Ozkan Kilic of Long Beach CA (US)

Adam James Lawrence of Pasadena CA (US)

Gaowen Liu of Austin TX (US)

Ramana Rao V. R. Kompella of Cupertino CA (US)

SELF-SUPERVISED LEARNING FOR VIDEO ANALYTICS - A simplified explanation of the abstract

This abstract first appeared for US patent application 17986234 titled 'SELF-SUPERVISED LEARNING FOR VIDEO ANALYTICS

Simplified Explanation

The patent application describes a device that analyzes video data to detect events depicted in the video using self-supervised learning techniques. The device represents spatial characteristics of an object over time, associates different portions of the data with behavioral regimes, generates ground truth labels for frames based on changes in behavioral regimes, and trains a model to detect events using the ground truth labels.

  • The device analyzes video data to represent spatial characteristics of an object over time.
  • It associates different portions of the data with behavioral regimes of the object.
  • Ground truth labels for frames are generated based on changes in the behavioral regimes.
  • A self-supervised model is trained to detect events in the video data using the ground truth labels.

Potential Applications

This technology could be applied in various fields such as surveillance, sports analysis, wildlife monitoring, and human behavior recognition.

Problems Solved

This technology solves the problem of accurately detecting events in video data by associating behavioral regimes with spatial characteristics of objects over time.

Benefits

The benefits of this technology include improved event detection accuracy, automated labeling of video data, and efficient analysis of object behavior over time.

Potential Commercial Applications

Potential commercial applications of this technology include video surveillance systems, sports analytics software, wildlife tracking devices, and behavior monitoring tools.

Possible Prior Art

One possible prior art for this technology could be existing video analytics systems that use machine learning algorithms to detect events in video data.

Unanswered Questions

How does the device handle complex and dynamic environments in video data analysis?

The device may use advanced algorithms to adapt to changing environments and account for complex interactions between objects in the video data.

What are the limitations of the self-supervised model in detecting events in video data?

The self-supervised model may have limitations in detecting rare or unexpected events that are not well-represented in the training data. Additional research may be needed to address these limitations.

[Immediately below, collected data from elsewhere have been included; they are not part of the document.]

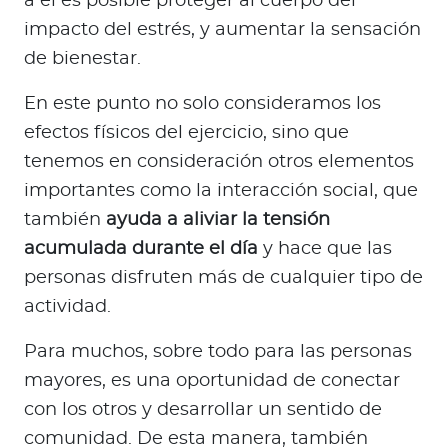
a él es posible proteger al cuerpo del
impacto del estrés, y aumentar la sensación
de bienestar.
En este punto no solo consideramos los
efectos físicos del ejercicio, sino que
tenemos en consideración otros elementos
importantes como la interacción social, que
también
ayuda a aliviar la tensión
acumulada durante el día
y hace que las
personas disfruten más de cualquier tipo de
actividad.
Para muchos, sobre todo para las personas
mayores, es una oportunidad de conectar
con los otros y desarrollar un sentido de
comunidad. De esta manera, también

Original Abstract Submitted

In one embodiment, a device represents spatial characteristics of an object depicted in video data over time as one or more timeseries. The device associates different portions of the one or more timeseries with behavioral regimes of the object. The device generates ground truth labels for frames of the video data based on changes in the behavioral regimes of the object associated with those frames. The device trains a self-supervised model to detect an event depicted in the video data using the ground truth labels and their associated frames.